0 % fürs Klima: ProVeg startet Mehrwertsteuer-Petition
0 % fürs Klima: ProVeg startet Mehrwertsteuer-Petition
Berlin, 01.11.2022
Im Rahmen der Kampagne „0 % fürs Klima – Mehrwertsteuer senken, Klima schützen“ startet die gemeinnützige Ernährungsorganisation ProVeg heute eine bundesweite Petition: ProVeg und die Unterstützer der Petition fordern die Bundesregierung auf, pflanzliche Lebensmittel einschließlich Alternativprodukten unverzüglich und dauerhaft von der Mehrwertsteuer zu befreien.

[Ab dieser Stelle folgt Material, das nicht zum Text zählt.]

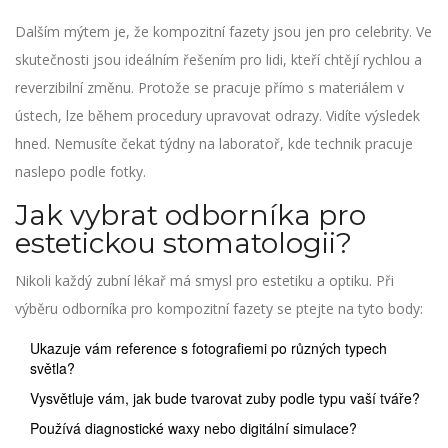
Dalším mýtem je, že kompozitní fazety jsou jen pro celebrity. Ve
skutečnosti jsou ideálním řešením pro lidi, kteří chtějí rychlou a
reverzibilní změnu. Protože se pracuje přímo s materiálem v
ústech, lze během procedury upravovat odrazy. Vidíte výsledek
hned. Nemusíte čekat týdny na laboratoř, kde technik pracuje
naslepo podle fotky.
Jak vybrat odborníka pro
estetickou stomatologii?
Nikoli každý zubní lékař má smysl pro estetiku a optiku. Při
výběru odborníka pro kompozitní fazety se ptejte na tyto body:
Ukazuje vám reference s fotografiemi po různých typech
světla?
Vysvětluje vám, jak bude tvarovat zuby podle typu vaší tváře?
Používá diagnostické waxy nebo digitální simulace?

Als Gründe für die Forderung nennt die Organisation die sich zuspitzende Klimakrise und die anhaltende finanzielle Belastung der Bevölkerung durch den drastischen Anstieg der Lebensmittelpreise im Zuge der aktuellen Inflation. Die Maßnahme verspricht zudem ökonomische Chancen für Lebensmittelhersteller und den Handel. ProVeg verschärft damit seine Position in der Mehrwertsteuer-Debatte – und den Druck auf die politischen Entscheidungsträger.
„Die Bürgerinnen und Bürger brauchen jetzt Rahmenbedingungen, die es ihnen leicht machen, klimafreundliche Entscheidungen an der Kasse zu treffen. Die hohen Lebensmittelpreise schränken die Entscheidungsfreiheit der Bevölkerung stark ein. Dies ist weder klima- noch sozialpolitisch länger tragbar“, mahnt Matthias Rohra, Geschäftsführer von ProVeg in Deutschland.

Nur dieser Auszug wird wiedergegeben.